Job Summary
As a PySpark Developer, you will be responsible for building and optimizing data pipelines that ingest massive datasets from Hadoop systems. Your primary focus will be on scanning dataset fields to detect Personally Identifiable Information (PII), integrating tokenization services for data anonymization, and ensuring high-performance query execution. This role requires expertise in big data technologies, Python, and Apache Spark, with a strong emphasis on scalability, efficiency, and data security.
Key Responsibilities
- Design, develop, and maintain PySpark-based ETL pipelines to read and process high volumes of multiple datasets from Hadoop Distributed File System (HDFS).
- Analyze and traverse multiple fields within datasets to identify attributes containing PII data, using pattern matching, rules-based logic, or machine learning-assisted detection where applicable.
- Integrate and call external tokenization services to tokenize sensitive PII data for secure storage and processing, as well as de-tokenize data when required for authorized access.

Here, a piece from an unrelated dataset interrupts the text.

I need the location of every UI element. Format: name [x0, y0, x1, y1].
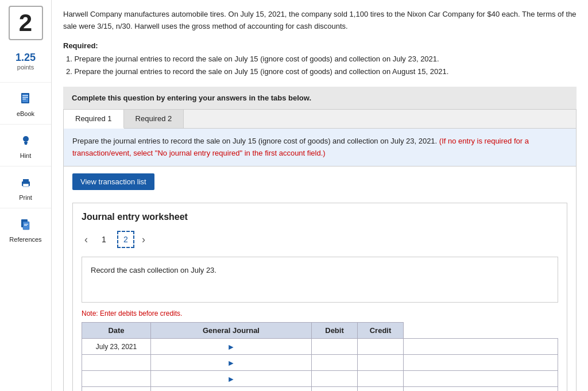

- Optimize PySpark queries and data processing workflows to handle huge volumes of data efficiently, minimizing latency and resource consumption.
- Collaborate with data architects, security teams, and stakeholders to ensure compliance with data privacy regulations (e.g., GDPR, CCPA).
- Monitor and troubleshoot data pipeline performance, implementing best practices for partitioning, caching, and join optimizations in PySpark.
- Document code, processes, and data flows to support team knowledge sharing and maintainability.
- Participate in code reviews, testing, and deployment of data solutions in a CI/CD environment.
Required Qualifications and Skills
- Bachelor's or Master's degree in Computer Science, Data Engineering, or a related field.
- 3+ years of hands-on experience with Apache Spark and PySpark for big data processing.
- Advanced proficiency in Python for data processing, scripting, and integration with Spark applications.
- Proven expertise in working with Hadoop ecosystems, including HDFS, YARN, and related tools.
- Strong understanding of data privacy concepts, including PII identification techniques (e.g., regex patterns, entity recognition).
- Experience integrating APIs or services for tokenization/de-tokenization (e.g., via RESTful services or cloud-based tools like AWS Macie or custom microservices).
- Deep knowledge of handling large-scale data volumes, including data partitioning, shuffling, and broadcast joins in Spark.
- Acute awareness of query optimization strategies, such as cost-based optimization, predicate pushdown, and tuning Spark configurations (e.g., executor memory, parallelism).
- Proficiency in SQL for data querying.
- Experience with version control systems (e.g., Git) and agile methodologies.
Preferred Qualifications
- Certifications in big data technologies (e.g., Databricks Certified Developer for Apache Spark, Cloudera Certified Data Engineer).
- Familiarity with cloud platforms like AWS, Azure, or GCP for big data processing.
- Knowledge of additional data security tools or frameworks (e.g., Apache Ranger, Kerberos for authentication).
- Experience with machine learning libraries in PySpark (e.g., MLlib) for advanced PII detection.
- Background in data governance or compliance roles.